Once the zero point mark on lift calibration dial 66 is aligned with index mark 43, the operator can then rotate the socket 46 to adjust the height of the router 31 relative to the top plate 12. Lift calibration dial 66 is held in position relation to socket 46 such that lift calibration dial 66 and socket 46 rotate together. As the socket 46 is rotated, a scale 72 such as that illustrated in FIG. 10 can be used to determine the change in elevation of the router 31. For example, a 180° rotation of socket 46 in a clockwise direction will result in lifting router 31 {fraction (1/16)}th of an inch. A 360° rotation will result in a ⅛th inch rise.
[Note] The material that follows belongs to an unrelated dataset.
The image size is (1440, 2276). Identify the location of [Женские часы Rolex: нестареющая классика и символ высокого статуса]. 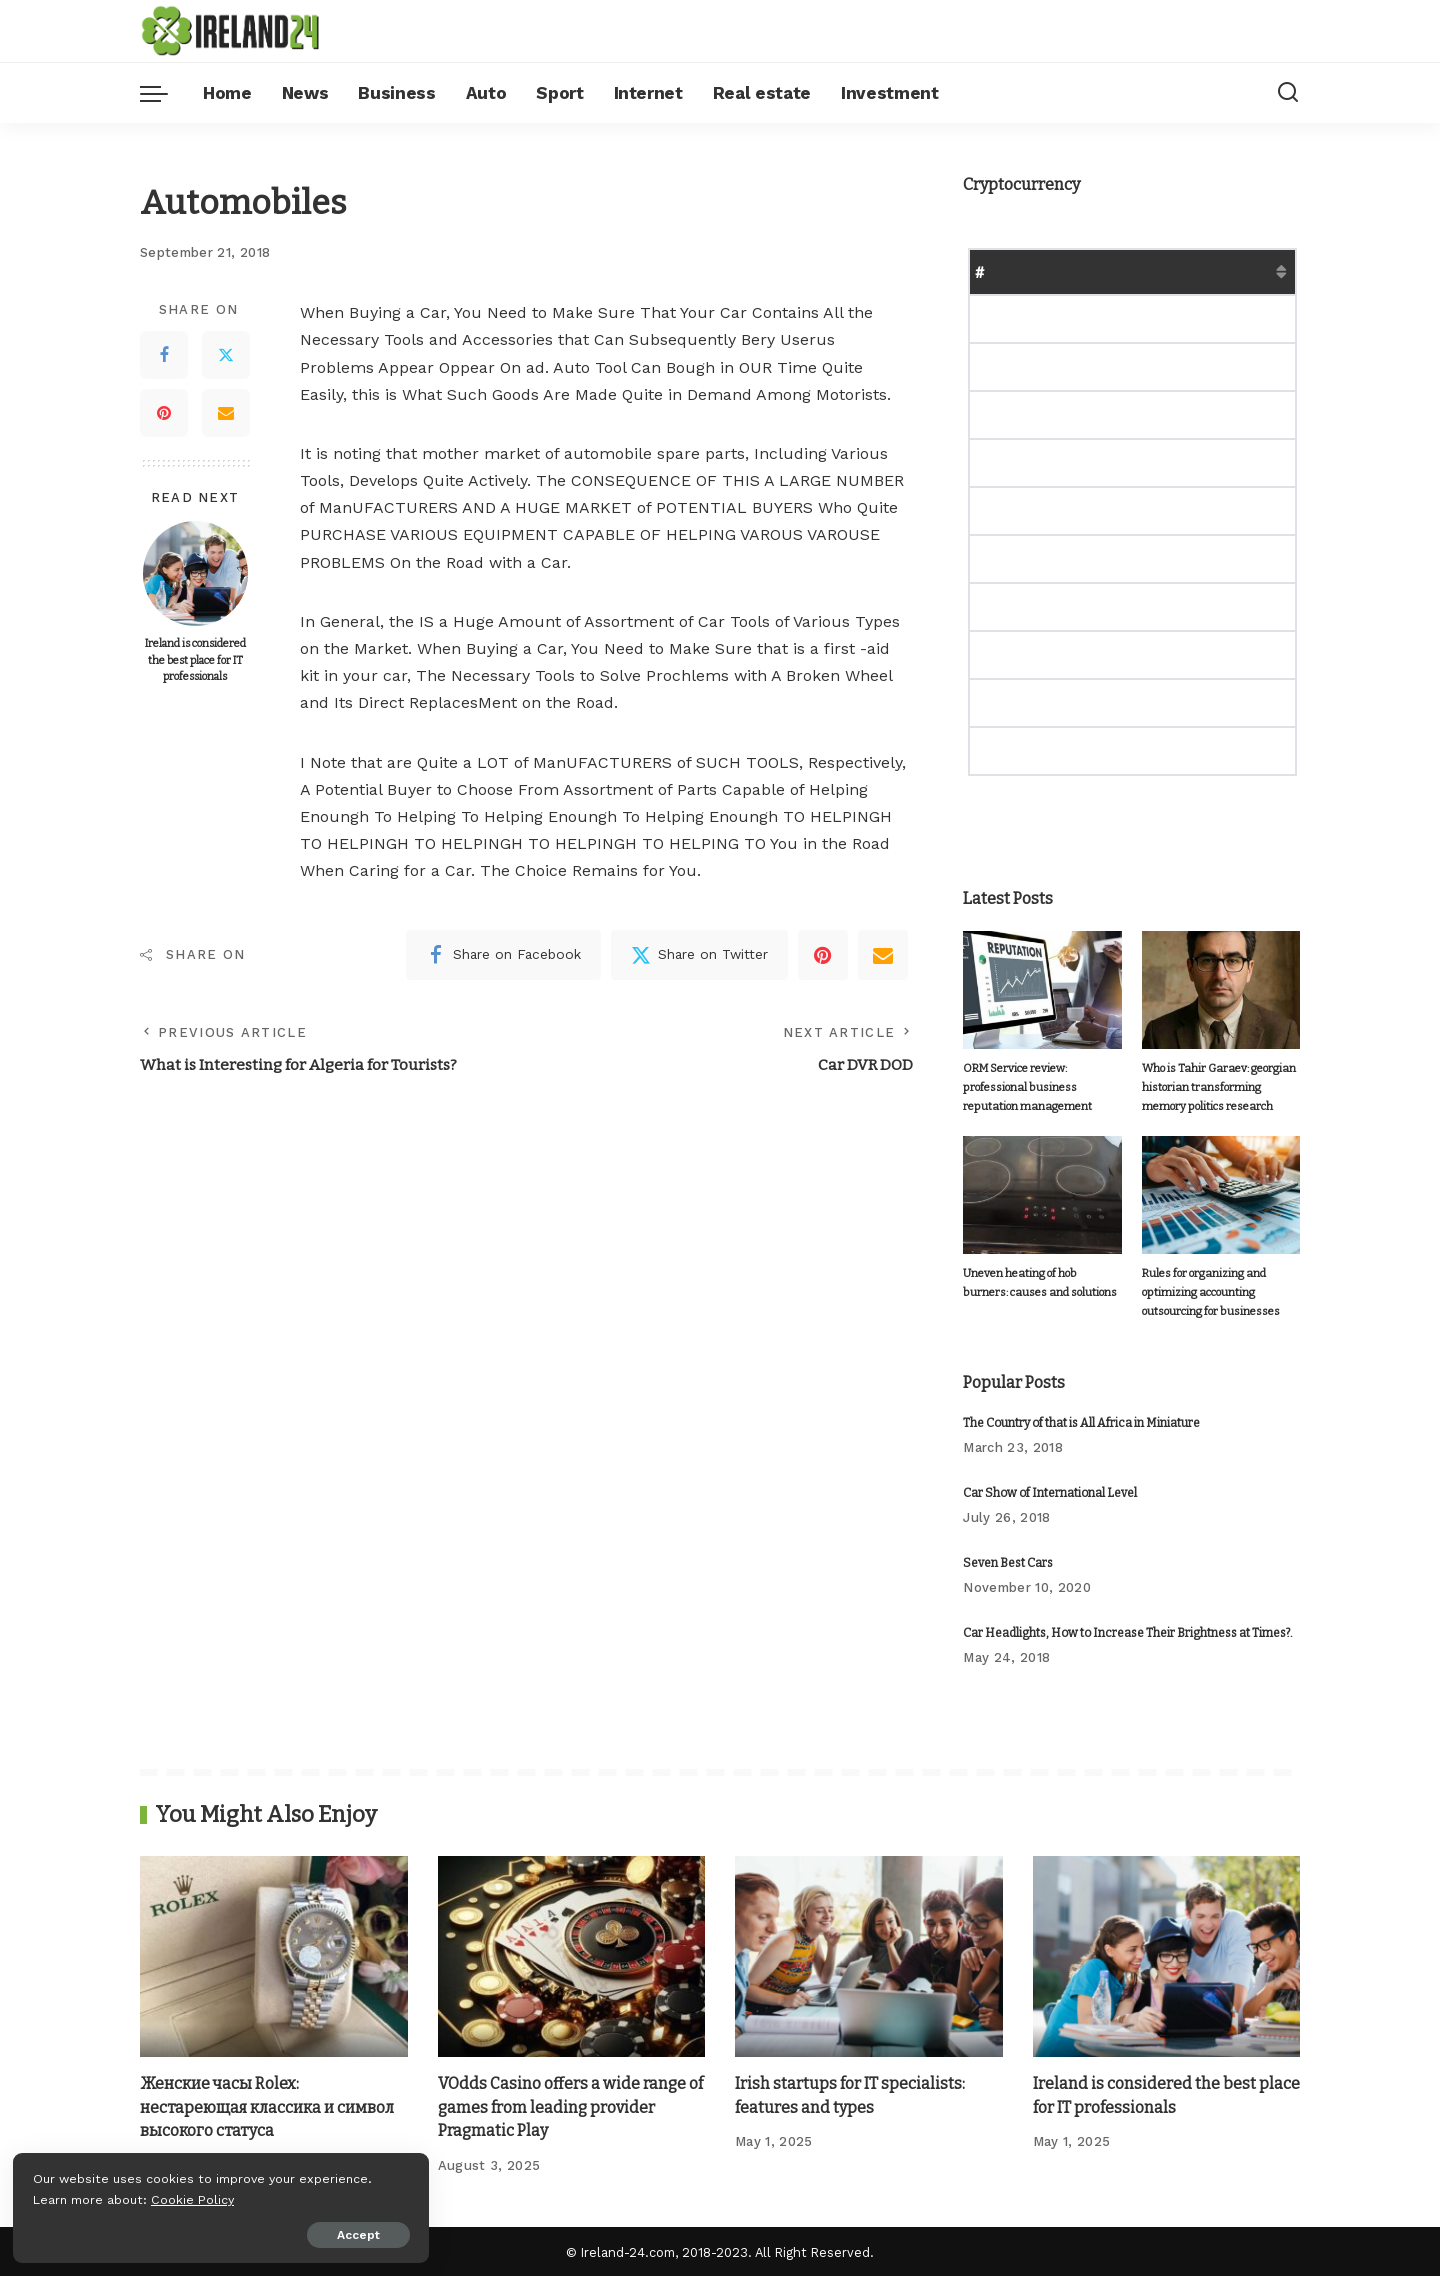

Counter-clockwise rotation of socket 46 will, conversely, lower router 31 in similar fashion.
Although the exemplary embodiment illustrated in FIG. 10 illustrates a scale having {fraction (1/128)}th inch mark increments, it is to be appreciated that different scales may be employed depending on the pitch and/or lead of the screw threads of any given embodiment of power screw 34.
Having thus described the several embodiments of the present invention, those of skill in the art will readily appreciate that other embodiments may be made and used which fall within the scope of the claims attached hereto. Numerous advantages of the invention covered by this document have been set forth in the foregoing description. It will be understood that this disclosure is, in many respects, only illustrative. Changes may be made in details, particularly in matters of shape, size and arrangement of parts without exceeding the scope of the invention.